The tribe established an Education Department in 1993. Money the tribe receives from the Bureau of Indian Affairs and grants help pay for after-school tutoring, referral services and incentive programs.

The tribe receives about $250,000 from the federal government for education programs.

It used casino revenue to help build the Ysleta del Sur Pueblo Empowerment Center, which houses the tribe's Education Department, a library and computer lab. It also houses a workforce development center that provides career development information, training and job search services for tribal and non-tribal residents.

All of the educational and work-force development services fall under the tribe's Empowerment Program, which is funded by the Department of Labor, Bureau of Indian Affairs and other grants.

The department also administers the tribe's scholarship program. The tribe awarded $177,836 in scholarships in 2007.

"We try to eliminate excuses for our youth so they could continue their education," said Carlos Hisa, the tribe's lieutenant governor. "We need to get them educated because they will represent the pueblo in the future."

Education is a priority for the tribe, but funding limits what it can do to provide financial aid to its members, said Luis Nunez, director of the Tribal Empowerment Program.

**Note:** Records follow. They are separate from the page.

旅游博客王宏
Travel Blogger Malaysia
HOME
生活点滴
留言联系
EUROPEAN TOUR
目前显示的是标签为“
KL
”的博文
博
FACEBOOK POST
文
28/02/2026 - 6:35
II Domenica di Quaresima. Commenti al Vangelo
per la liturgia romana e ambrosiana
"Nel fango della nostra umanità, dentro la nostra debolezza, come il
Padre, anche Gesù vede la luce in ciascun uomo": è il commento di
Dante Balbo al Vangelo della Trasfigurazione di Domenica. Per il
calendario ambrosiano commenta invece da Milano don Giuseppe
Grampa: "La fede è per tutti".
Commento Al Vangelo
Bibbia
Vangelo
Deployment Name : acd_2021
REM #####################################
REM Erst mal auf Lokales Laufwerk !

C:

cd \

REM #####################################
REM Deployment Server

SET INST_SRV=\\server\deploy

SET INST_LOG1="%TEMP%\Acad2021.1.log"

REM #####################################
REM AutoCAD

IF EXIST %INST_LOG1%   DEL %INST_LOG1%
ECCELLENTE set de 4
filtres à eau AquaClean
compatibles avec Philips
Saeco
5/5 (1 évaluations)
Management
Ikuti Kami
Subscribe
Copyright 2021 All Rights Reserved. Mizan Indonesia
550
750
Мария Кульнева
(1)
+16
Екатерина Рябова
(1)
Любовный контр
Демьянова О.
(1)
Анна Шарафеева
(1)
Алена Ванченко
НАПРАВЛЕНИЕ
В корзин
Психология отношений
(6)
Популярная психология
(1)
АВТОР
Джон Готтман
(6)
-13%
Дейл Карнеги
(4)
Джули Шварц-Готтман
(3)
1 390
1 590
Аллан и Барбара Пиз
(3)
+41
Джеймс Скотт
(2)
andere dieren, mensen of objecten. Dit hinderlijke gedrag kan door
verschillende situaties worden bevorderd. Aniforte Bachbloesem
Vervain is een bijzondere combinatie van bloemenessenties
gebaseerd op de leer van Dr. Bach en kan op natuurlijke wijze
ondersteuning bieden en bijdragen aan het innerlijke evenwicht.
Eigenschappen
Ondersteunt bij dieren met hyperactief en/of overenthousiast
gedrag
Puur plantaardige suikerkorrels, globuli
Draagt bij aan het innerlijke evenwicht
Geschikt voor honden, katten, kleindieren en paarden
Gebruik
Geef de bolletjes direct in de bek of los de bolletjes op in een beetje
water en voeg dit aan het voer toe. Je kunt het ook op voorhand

"I am always out looking for different grants or different resources to ensure that our higher education students' needs are met," he said. "We utilize our resources as best as possible. Once they apply for every resource available in the community, then we go ahead and go through the higher education program here. Some of it is through Bureau of Indian Affairs funding, but it is not much and it is limited to a certain degree to who is going to benefit from it."